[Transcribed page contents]
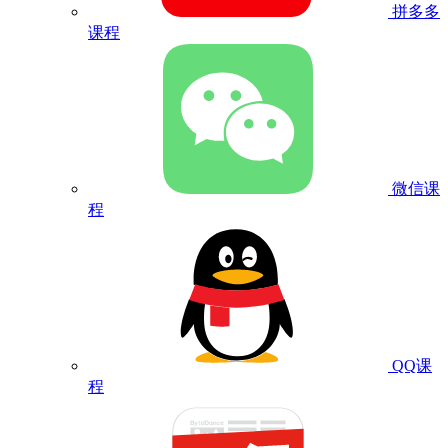
拼多多
课程
微信课
程
QQ课
程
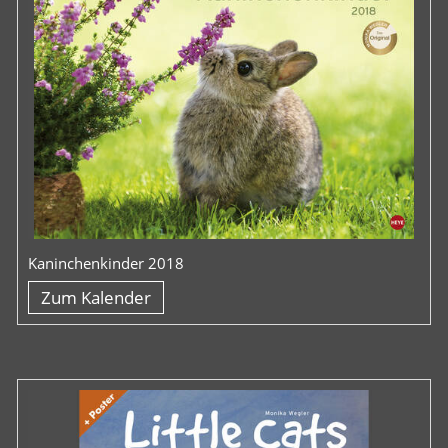
Kaninchenkinder 2018
Zum Kalender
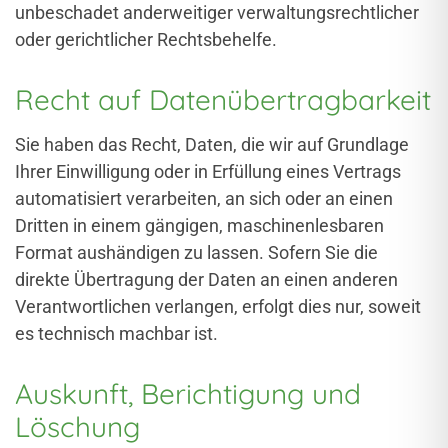
unbeschadet anderweitiger verwaltungsrechtlicher
oder gerichtlicher Rechtsbehelfe.
Recht auf Daten­übertrag­barkeit
Sie haben das Recht, Daten, die wir auf Grundlage
Ihrer Einwilligung oder in Erfüllung eines Vertrags
automatisiert verarbeiten, an sich oder an einen
Dritten in einem gängigen, maschinenlesbaren
Format aushändigen zu lassen. Sofern Sie die
direkte Übertragung der Daten an einen anderen
Verantwortlichen verlangen, erfolgt dies nur, soweit
es technisch machbar ist.
Auskunft, Berichtigung und
Löschung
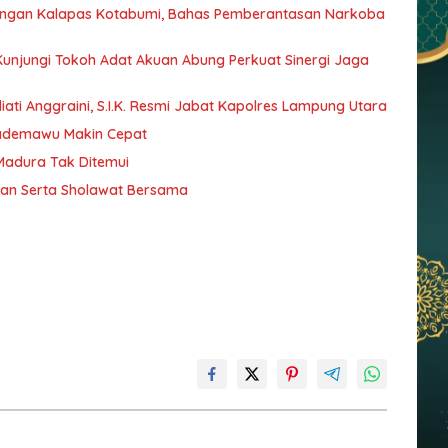
dengan Kalapas Kotabumi, Bahas Pemberantasan Narkoba
 Kunjungi Tokoh Adat Akuan Abung Perkuat Sinergi Jaga
ati Anggraini, S.I.K. Resmi Jabat Kapolres Lampung Utara
Pademawu Makin Cepat
 Madura Tak Ditemui
jian Serta Sholawat Bersama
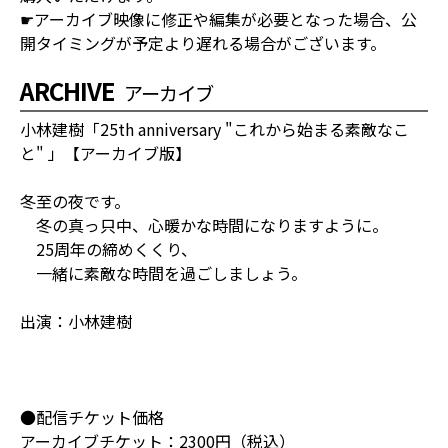
☛アーカイブ映像に修正や編集が必要となった場合、公
開タイミングが予定より遅れる場合がございます。
ARCHIVE
アーカイブ
小林建樹「25th anniversary "これから始まる素敵なこ
と" 」【アーカイブ版】
冬至の夜です。
冬の真っ只中、心暖かな時間になりますように。
25周年の締めくくり、
一緒に素敵な時間を過ごしましょう。
出演：小林建樹
●配信チケット価格
アーカイブチケット：2300円（税込）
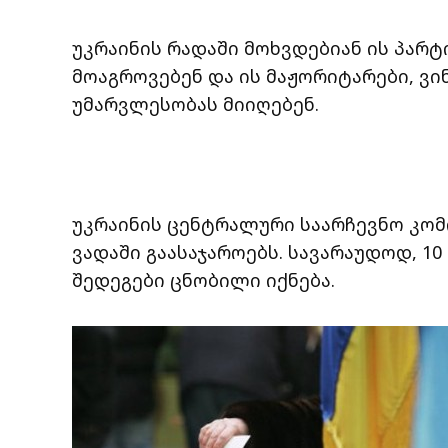
უკრაინის რადაში მოხვდებიან ის პარტ
მოაგროვებენ და ის მაჟორიტარები, ვი
უმარვლესობას მიიღებენ.
უკრაინის ცენტრალური საარჩევნო კომი
ვადაში გაასაჯაროებს. სავარაუდოდ, 1
შედეგები ცნობილი იქნება.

_Problem statement_
The answer must consist solely of the lines from the first line of the data through the line containing "Kunjungi Tokoh Adat", inclusive, reproduced exactly and without pictures.

_Task output_
拼多多
课程
微信课
程
QQ课
程
Kaninchenkinder 2018
Zum Kalender
unbeschadet anderweitiger verwaltungsrechtlicher
oder gerichtlicher Rechtsbehelfe.
Recht auf Daten­übertrag­barkeit
Sie haben das Recht, Daten, die wir auf Grundlage
Ihrer Einwilligung oder in Erfüllung eines Vertrags
automatisiert verarbeiten, an sich oder an einen
Dritten in einem gängigen, maschinenlesbaren
Format aushändigen zu lassen. Sofern Sie die
direkte Übertragung der Daten an einen anderen
Verantwortlichen verlangen, erfolgt dies nur, soweit
es technisch machbar ist.
Auskunft, Berichtigung und
Löschung
dengan Kalapas Kotabumi, Bahas Pemberantasan Narkoba
 Kunjungi Tokoh Adat Akuan Abung Perkuat Sinergi Jaga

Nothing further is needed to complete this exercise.